Creamy asparagus risotto with lemon and mint - a fresh, simple, vegan, and delicious dish for green asparagus fans!
- 2 tbsp olive oil
- 1 yellow onion or 2 shallots, minced
- 1 clove garlic minced
- 1 ½ cup risotto rice arborio
- 1 cup white wine or martini
- 5 cups vegetable broth hot
- 1 pound green asparagus
- 2 tbsp dairy-free butter or olive oil
- ½ bunch fresh mint chopped
- a splash lemon juice
Risotto: Heat a large pot with one tablespoon of olive oil. Add minced onion and garlic, sauté for 3 minutes until fragrant and translucent. Add risotto rice and sauté for another minute while constantly stirring.

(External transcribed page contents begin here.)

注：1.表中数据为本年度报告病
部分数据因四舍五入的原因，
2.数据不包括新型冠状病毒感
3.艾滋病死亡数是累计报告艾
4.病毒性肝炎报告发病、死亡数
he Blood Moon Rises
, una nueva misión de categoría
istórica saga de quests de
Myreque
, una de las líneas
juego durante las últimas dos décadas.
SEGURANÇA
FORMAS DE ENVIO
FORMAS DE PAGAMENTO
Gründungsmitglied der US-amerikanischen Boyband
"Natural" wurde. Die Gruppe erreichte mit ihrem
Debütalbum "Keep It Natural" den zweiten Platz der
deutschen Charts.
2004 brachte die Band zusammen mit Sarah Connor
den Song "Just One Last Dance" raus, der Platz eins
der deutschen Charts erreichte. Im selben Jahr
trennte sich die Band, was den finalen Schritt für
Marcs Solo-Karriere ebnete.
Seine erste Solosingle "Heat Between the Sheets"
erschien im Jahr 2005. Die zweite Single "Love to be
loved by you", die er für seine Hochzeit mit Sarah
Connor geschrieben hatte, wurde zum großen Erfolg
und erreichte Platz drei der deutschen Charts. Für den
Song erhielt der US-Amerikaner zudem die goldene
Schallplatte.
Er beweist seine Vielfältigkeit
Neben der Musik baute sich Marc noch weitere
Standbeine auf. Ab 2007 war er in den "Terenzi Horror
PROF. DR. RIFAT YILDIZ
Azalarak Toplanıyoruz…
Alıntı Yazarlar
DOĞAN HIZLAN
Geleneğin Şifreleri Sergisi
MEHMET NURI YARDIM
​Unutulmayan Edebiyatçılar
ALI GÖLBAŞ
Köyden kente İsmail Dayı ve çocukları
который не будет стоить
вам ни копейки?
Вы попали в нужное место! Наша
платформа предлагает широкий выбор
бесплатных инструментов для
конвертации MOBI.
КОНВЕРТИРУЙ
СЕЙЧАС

Deglaze with white wine and wait until fully absorbed. Season with a good pinch of salt and pepper. Add one cup of hot vegetable broth and let it simmer on medium heat until fully absorbed, stirring occasionally. Repeat until you have used up all vegetable broth (20-25min) - always wait until the vegetable broth has been fully absorbed before adding more.

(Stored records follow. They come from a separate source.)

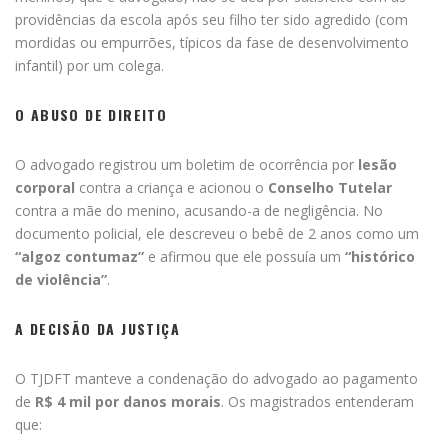
providências da escola após seu filho ter sido agredido (com
mordidas ou empurrões, típicos da fase de desenvolvimento
infantil) por um colega.
O ABUSO DE DIREITO
O advogado registrou um boletim de ocorrência por
lesão
corporal
contra a criança e acionou o
Conselho Tutelar
contra a mãe do menino, acusando-a de negligência. No
documento policial, ele descreveu o bebê de 2 anos como um
“algoz contumaz”
e afirmou que ele possuía um
“histórico
de violência”
.
A DECISÃO DA JUSTIÇA
O TJDFT manteve a condenação do advogado ao pagamento
de
R$ 4 mil por danos morais
. Os magistrados entenderam
que:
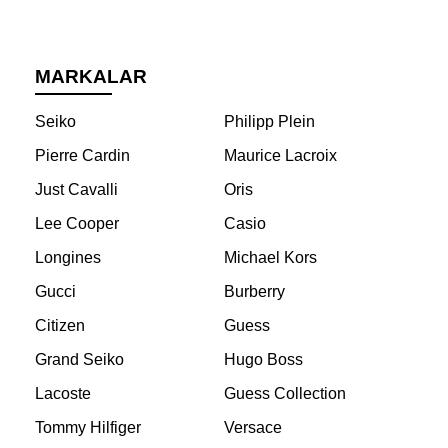
MARKALAR
Seiko
Philipp Plein
Pierre Cardin
Maurice Lacroix
Just Cavalli
Oris
Lee Cooper
Casio
Longines
Michael Kors
Gucci
Burberry
Citizen
Guess
Grand Seiko
Hugo Boss
Lacoste
Guess Collection
Tommy Hilfiger
Versace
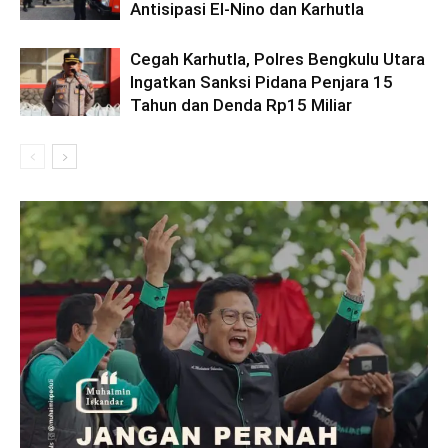
Antisipasi El-Nino dan Karhutla
Cegah Karhutla, Polres Bengkulu Utara
Ingatkan Sanksi Pidana Penjara 15
Tahun dan Denda Rp15 Miliar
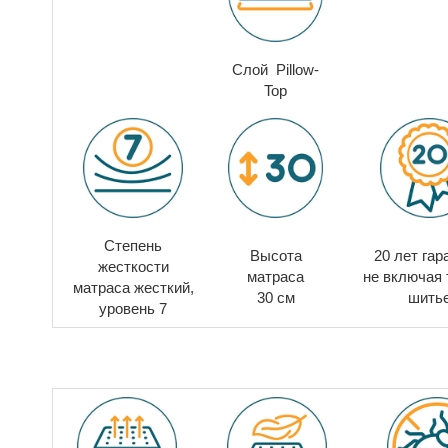
Слой Pillow-
Top
Степень
Высота
20 лет гар
жесткости
матраса
не включая 
матраса
жесткий,
30 см
шить
уровень 7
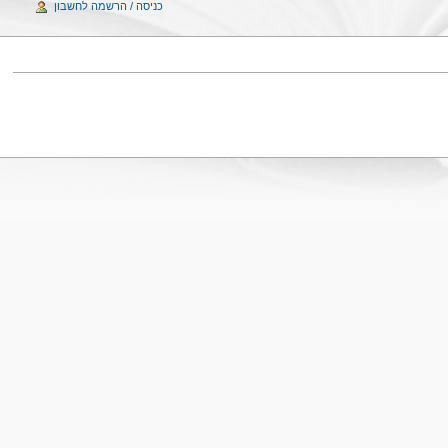
כניסה / הרשמה לחשבון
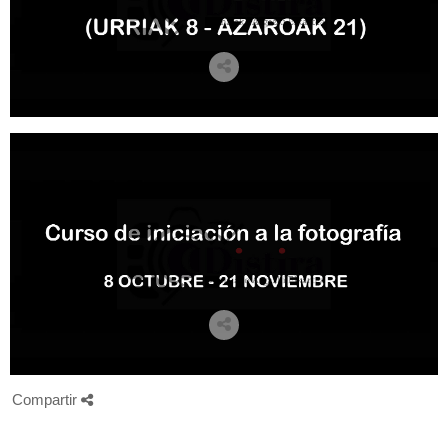
Compartir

Asparagus: In the meantime, snap the rough ends of the asparagus and discard. Cut the lower half of the asparagus into thin slices, the upper half into 2-inch pieces.Heat a skillet with one tablespoon of olive oil. Add the asparagus and roast for 5 minutes over medium to high heat. Season with a pinch of salt and pepper and set aside.
Stir the roasted asparagus, dairy-free butter, fresh mint, and a splash of lemon juice into the risotto. Season with salt and pepper to taste.
Take it from the heat, close the lid, and let it sit for 2-5 minutes before serving.
- Cheese: Sere with dairy-free cheese or Parmesan cheese (vegetarian).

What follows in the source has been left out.